Donnerstag, 02. Mai 2024

Archiv


Europa in Afrika

Voraussichtlich Ende Juli sollen im Kongo Parlamentswahlen stattfinden. Es sind die ersten freien Wahlen seit 45 Jahren. Rund 1500 Soldaten aus EU-Ländern, darunter 800 Bundeswehr-Soldaten, sollen deshalb dorthin entsendet werden, um die 17.000 UN-Soldaten zu unterstützen. Der Einsatz ist umstritten, denn die offiziellen Darstellungen, die EU-Truppe werde die Wahlen sichern und den Kongo stabilisieren, wirken angesichts der geringen Truppenstärke und der Tatsache, dass das Gros der Soldaten außerhalb des Landes stationiert werden soll, zweifelhaft. Was sind die wirklichen Motive des geplanten EU-Militär-Einsatzes im Kongo? Eine Kolumne von Martin Winter, Süddeutsche Zeitung Brüssel.

22.05.2006
    In wenigen Wochen brechen die ersten deutschen Soldaten unter der Fahne der Europäischen Union in den Kongo auf. Und viele Menschen zwischen Rostock und Konstanz fragen sich: Muss das denn nun auch noch sein? Deutsche Soldaten stehen bereits im Kosovo, in Afghanistan und die Bundesmarine schippert im Kampf gegen den Terrorismus vor dem Horn von Afrika herum. Das geht an die Grenze der Belastung. Und außerdem, was haben wir politisch überhaupt im Kongo zu suchen? Das Land ist groß wie ein Kontinent und die Chancen sind eher schmal, ihm auf dem Weg zu Frieden und Demokratie weiterzuhelfen.

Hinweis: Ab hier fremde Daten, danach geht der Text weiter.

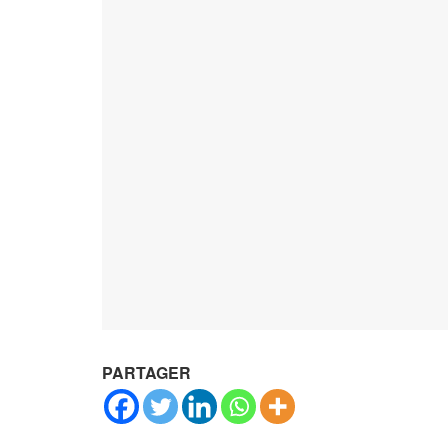
PARTAGER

    So kommt manchem der Verdacht, dass hinter der militärischen Hilfe beim Schutz der Wahlen in Wirklichkeit die Gier nach dem Rohstoffreichtum des Kongo steckt, um den sich die großen Mächte der Welt balgen. Reicht die Bundeswehr etwa ihre Hand zu einer neuen Form des Kolonialismus? Betreibt sie das Geschäft der alten Kolonialmächte Frankreich und Belgien? Das sind viele Fragen und jede findet in der elenden europäisch-afrikanischen Geschichte ihre Rechtfertigung.

    Aber sie gehen alle an dem entscheidenden Punkt vorbei. Europa hat gar keine freie Wahl mehr, ob es sich in Afrika engagiert oder nicht. Man mag bezweifeln, ob unsere Freiheit wirklich am Hindukusch verteidigt werden muss. In Afrika aber werden Schlachten geschlagen, deren Ausgang die Zukunft Europas entscheidend beeinflussen wird. Afrika ist der große Nachbar Europas und so lange es dem schlecht geht, kann es uns nicht wirklich gut gehen. Ein Afrika, das von politischen Instabilitäten gebeutelt wird, das regelmäßig von mörderischen Regionalkriegen heimgesucht wird und in dem Aids ganze Völker dezimiert, solch ein Afrika wird seine Probleme immer stärker nach Europa exportieren. Als Armutswanderung, als Kriminalität und eines Tages vielleicht sogar als eine kriegerische Bedrohung aus dem Süden. Solch ein Afrika ist außerdem für Europa wirtschaftlich verloren. In der Afrika-Politik der EU geht es darum nicht um eine Aufarbeitung kolonialer Schuld oder die Erfüllung einer moralischen Pflicht. Sondern es geht darum, Stabilität nach Afrika zu exportieren. In unserem eigenen und im Interesse der Afrikaner. Mit gut gemeinter Entwicklungshilfe allein geht das nicht. Man kann sich darüber streiten, ob der vorgesehene Einsatz im Kongo militärisch ausreichend ist. Aber er ist notwendig. Denn Frieden und Demokratie muss man gelegentlich Muskeln leihen, wenn sie Erfolg haben sollen. Gewiss, ein stabilerer Kongo wäre noch nicht das Ende der afrikanischen Unsicherheiten. Aber er wäre ein Signal der Hoffnung für den ganzen Kontinent. Deutschland hat allen Grund, dabei eine führende Rolle zu spielen. Denn das Interesse Europas ist auch seines. Und als größtes Land der EU muss es einen großen Teil der Verantwortung übernehmen.